El tránsito a la oscuridad total se hace de forma gradual debido a la enorme boca que no solo se traga el agua, sino también la luz del sol, el aire… y de vez en cuando algún babayo que otro. Desde el primer momento, se van sucediendo resaltes y más resaltes, todos ellos de poca altura y bastante bien equipados. Los accesos a las cabeceras de las cascadas son seguros, con frecuentes pasamanos para cuando los caudales están alegres, por lo que la progresión se hace bastante dinámica, aun a pesar de disfrutar como enanos del agua y de la magnífica obra de ingeniería natural que es la Leze.

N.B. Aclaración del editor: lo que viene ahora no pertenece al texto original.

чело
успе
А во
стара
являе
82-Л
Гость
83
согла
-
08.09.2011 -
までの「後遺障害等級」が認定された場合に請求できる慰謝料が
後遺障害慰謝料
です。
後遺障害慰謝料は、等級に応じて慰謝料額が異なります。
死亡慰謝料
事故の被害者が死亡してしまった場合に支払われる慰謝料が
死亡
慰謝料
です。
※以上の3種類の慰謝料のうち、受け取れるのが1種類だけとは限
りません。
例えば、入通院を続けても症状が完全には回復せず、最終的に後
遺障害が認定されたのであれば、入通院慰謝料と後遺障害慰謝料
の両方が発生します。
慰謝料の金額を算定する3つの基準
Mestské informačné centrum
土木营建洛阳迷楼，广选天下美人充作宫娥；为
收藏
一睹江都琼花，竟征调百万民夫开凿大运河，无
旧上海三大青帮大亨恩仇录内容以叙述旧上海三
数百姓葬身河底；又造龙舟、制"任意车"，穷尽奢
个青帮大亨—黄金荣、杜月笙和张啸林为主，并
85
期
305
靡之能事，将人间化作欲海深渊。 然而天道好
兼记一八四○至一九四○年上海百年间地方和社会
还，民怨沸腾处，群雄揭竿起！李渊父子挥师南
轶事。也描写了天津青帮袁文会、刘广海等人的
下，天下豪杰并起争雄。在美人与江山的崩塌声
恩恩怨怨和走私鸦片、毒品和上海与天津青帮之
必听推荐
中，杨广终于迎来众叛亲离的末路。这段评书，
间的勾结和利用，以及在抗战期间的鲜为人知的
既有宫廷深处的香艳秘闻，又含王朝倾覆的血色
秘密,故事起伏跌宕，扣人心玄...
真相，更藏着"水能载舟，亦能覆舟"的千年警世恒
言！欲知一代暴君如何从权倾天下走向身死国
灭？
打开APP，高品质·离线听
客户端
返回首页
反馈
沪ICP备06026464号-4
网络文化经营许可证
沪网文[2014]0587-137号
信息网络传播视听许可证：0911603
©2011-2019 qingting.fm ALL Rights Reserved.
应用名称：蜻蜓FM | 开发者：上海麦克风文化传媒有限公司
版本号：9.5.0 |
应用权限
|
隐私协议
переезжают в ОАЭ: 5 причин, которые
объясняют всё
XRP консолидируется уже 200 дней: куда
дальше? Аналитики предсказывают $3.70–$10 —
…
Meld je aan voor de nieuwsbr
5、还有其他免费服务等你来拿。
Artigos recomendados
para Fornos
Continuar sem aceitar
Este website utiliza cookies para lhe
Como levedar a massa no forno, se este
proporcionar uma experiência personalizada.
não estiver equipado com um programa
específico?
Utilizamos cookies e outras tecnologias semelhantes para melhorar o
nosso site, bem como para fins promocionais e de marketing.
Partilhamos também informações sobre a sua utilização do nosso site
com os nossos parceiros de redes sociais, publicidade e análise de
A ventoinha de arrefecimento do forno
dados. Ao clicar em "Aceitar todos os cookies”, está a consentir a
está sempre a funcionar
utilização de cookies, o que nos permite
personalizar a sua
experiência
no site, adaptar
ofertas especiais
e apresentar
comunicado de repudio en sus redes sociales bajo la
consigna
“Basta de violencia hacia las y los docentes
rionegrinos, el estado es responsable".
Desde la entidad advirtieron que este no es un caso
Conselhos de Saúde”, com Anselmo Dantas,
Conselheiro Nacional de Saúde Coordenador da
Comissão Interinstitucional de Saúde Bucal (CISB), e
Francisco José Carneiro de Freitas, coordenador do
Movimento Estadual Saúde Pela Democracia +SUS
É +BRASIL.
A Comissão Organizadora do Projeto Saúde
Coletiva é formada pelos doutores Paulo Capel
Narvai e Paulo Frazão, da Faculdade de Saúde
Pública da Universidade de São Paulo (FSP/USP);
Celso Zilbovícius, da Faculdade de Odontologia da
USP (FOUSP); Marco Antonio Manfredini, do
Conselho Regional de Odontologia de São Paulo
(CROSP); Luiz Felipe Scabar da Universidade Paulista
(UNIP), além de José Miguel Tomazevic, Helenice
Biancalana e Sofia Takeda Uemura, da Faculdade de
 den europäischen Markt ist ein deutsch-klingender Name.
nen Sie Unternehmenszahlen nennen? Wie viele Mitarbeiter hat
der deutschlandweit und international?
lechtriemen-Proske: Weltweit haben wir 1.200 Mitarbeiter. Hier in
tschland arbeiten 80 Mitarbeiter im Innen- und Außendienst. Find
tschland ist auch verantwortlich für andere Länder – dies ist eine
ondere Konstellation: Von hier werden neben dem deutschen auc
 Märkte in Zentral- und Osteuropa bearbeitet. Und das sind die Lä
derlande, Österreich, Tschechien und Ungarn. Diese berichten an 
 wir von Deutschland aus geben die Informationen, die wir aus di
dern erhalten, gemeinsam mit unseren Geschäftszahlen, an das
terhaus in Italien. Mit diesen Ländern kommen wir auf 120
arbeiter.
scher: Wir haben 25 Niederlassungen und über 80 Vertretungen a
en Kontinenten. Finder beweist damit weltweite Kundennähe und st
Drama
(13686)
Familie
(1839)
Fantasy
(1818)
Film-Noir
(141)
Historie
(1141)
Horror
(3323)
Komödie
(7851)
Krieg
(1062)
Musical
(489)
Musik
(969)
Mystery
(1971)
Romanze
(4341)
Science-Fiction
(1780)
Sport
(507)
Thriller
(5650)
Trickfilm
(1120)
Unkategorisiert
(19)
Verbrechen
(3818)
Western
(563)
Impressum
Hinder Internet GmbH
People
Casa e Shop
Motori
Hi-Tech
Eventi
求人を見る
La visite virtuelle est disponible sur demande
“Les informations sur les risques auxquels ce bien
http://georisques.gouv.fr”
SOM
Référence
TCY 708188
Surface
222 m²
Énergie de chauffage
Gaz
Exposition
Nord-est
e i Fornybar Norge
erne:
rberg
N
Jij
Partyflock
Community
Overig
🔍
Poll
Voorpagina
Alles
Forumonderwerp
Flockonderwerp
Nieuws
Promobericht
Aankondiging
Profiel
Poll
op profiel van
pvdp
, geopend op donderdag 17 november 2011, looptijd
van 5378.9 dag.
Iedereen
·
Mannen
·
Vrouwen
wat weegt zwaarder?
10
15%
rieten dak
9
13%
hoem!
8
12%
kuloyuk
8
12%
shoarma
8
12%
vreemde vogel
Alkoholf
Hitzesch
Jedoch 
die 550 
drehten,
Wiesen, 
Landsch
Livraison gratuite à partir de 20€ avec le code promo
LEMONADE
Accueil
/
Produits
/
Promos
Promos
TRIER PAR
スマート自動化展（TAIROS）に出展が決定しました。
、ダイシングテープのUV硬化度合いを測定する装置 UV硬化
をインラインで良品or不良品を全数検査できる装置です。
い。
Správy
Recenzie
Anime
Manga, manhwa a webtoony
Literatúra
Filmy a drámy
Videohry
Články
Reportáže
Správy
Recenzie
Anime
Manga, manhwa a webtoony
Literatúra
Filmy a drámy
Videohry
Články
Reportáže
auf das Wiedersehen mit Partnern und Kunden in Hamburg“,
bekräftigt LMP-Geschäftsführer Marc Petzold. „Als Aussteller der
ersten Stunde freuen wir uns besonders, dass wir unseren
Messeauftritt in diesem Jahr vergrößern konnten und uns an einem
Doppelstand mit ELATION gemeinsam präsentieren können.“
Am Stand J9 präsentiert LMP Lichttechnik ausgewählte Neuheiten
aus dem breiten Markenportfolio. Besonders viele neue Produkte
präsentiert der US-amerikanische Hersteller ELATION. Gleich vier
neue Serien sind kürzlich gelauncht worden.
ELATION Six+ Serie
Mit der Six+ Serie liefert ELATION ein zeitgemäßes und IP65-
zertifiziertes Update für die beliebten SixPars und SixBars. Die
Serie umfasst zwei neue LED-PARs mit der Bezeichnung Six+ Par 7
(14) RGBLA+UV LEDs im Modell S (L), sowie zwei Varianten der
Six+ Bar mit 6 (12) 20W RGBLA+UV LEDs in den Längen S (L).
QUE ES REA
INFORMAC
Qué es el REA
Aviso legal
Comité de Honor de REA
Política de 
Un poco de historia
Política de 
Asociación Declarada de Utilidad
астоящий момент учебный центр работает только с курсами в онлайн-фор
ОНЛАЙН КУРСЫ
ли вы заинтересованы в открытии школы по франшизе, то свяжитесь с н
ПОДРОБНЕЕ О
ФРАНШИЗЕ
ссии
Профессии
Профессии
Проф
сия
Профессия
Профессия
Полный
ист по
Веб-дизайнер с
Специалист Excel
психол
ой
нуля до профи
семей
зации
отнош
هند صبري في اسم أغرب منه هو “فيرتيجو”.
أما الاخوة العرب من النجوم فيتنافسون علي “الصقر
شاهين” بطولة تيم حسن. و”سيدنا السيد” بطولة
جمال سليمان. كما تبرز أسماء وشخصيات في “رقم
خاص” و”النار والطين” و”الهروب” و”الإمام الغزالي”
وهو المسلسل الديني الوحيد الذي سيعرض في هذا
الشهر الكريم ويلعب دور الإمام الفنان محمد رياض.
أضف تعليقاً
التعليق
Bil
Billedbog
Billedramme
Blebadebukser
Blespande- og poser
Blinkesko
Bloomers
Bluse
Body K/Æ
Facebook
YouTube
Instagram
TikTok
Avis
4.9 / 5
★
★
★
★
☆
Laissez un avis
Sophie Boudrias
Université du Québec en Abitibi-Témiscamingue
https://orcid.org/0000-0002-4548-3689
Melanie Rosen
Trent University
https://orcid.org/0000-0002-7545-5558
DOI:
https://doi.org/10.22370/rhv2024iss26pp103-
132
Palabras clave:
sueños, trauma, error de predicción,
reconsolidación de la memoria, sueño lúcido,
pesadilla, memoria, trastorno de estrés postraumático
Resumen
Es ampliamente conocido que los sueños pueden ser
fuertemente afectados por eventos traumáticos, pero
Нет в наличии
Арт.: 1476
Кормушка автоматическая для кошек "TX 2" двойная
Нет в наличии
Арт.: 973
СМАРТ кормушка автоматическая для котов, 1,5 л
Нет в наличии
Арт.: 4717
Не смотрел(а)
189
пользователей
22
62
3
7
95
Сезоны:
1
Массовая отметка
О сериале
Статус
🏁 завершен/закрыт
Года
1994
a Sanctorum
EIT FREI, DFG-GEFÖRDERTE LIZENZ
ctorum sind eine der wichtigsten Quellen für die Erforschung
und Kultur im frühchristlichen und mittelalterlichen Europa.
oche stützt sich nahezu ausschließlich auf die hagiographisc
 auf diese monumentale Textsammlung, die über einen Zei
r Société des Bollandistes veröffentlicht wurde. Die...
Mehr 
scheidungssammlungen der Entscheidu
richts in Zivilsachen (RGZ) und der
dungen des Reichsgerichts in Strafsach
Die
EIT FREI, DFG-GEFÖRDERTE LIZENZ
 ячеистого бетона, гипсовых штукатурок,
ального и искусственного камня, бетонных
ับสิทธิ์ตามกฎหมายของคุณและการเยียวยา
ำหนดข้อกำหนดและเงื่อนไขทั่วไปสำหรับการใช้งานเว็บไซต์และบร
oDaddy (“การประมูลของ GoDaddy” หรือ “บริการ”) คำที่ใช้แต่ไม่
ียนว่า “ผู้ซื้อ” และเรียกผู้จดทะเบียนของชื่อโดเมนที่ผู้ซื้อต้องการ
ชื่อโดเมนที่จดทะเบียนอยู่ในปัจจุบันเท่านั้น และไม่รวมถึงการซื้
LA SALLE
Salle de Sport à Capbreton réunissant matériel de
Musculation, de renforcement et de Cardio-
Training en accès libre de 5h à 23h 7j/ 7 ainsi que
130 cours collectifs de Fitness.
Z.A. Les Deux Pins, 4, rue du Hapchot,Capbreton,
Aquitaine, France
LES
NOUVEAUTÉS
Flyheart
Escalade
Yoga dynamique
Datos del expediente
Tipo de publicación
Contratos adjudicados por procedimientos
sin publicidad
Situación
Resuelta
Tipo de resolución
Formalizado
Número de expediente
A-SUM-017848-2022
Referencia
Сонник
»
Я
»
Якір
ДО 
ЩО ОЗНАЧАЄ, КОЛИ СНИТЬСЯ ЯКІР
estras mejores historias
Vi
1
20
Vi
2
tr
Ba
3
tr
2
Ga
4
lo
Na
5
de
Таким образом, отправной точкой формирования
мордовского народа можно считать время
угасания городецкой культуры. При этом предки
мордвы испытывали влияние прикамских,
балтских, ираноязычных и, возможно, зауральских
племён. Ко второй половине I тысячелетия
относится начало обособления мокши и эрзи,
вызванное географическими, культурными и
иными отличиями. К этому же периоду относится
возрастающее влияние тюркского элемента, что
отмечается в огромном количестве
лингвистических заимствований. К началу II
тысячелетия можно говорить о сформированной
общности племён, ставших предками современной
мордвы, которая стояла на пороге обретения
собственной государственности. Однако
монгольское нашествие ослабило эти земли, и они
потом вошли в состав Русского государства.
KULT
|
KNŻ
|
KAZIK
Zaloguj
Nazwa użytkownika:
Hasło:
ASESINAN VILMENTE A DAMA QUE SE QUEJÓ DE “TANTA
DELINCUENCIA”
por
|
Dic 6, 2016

Aunque todo el sistema sea escaso, por no decir nulo, en formaciones, nunca nos deja de asombrar el juego entre el agua y la roca…cómo algo tan duro como la roca y algo tan aparentemente endeble como es el agua se enfrentan durante miles y miles de años y al final siempre vence esta última….sin excepción. El único “pero” detectado a lo largo de toda la travesía es la otra obra de ingeniería (ésta artificial) que se desarrolló hace ya unos cuantos años y que supuso la instalación de una tubería metálica para la captación de agua y posterior generación eléctrica. En la actualidad, y desde hace bastante tiempo, esa tubería no está en servicio y debería haberse retirado en su totalidad y no, como está ahora, que tienes que sondear todas las recepciones a las pozas para evitar no escalabrarte con alguna pieza de la susodicha, pero bueno, tampoco está aquello como una chatarrería ni mucho menos…y la cosa se deja hacer sin problema, con cuidadín pero sin problema.

En total nos llevaría poco más de dos horas y media el comenzar a vislumbrar la luz del sol en el otro extremo de la cueva, quedando un único paso remarcable…un pequeño estrechamiento sumergido donde no te queda otro remedio que bucearlo para salir, algo muy del agrado de Justo, al que los sifones le ponen un poco nerviosillo. De todas formas, el paso es bastante corto y enseguida nos encontramos al otro lado del estrechamiento y muy cerca de salir del arroyo con el sol revitalizándonos por fin, después de una semanita bastante tímido.

Gracias al madrugón que nos pegamos, acabamos antes del mediodía y en reunión de emergencia, acordamos tirar pa Trubia, porque ya nos habían llegado a las pituitarias, los atrayentes aromas de la cocina de Ca’ Carmina, dando por finalizada así, la tradicional semana por los pirineos y sus alrededores (en esta ocasión).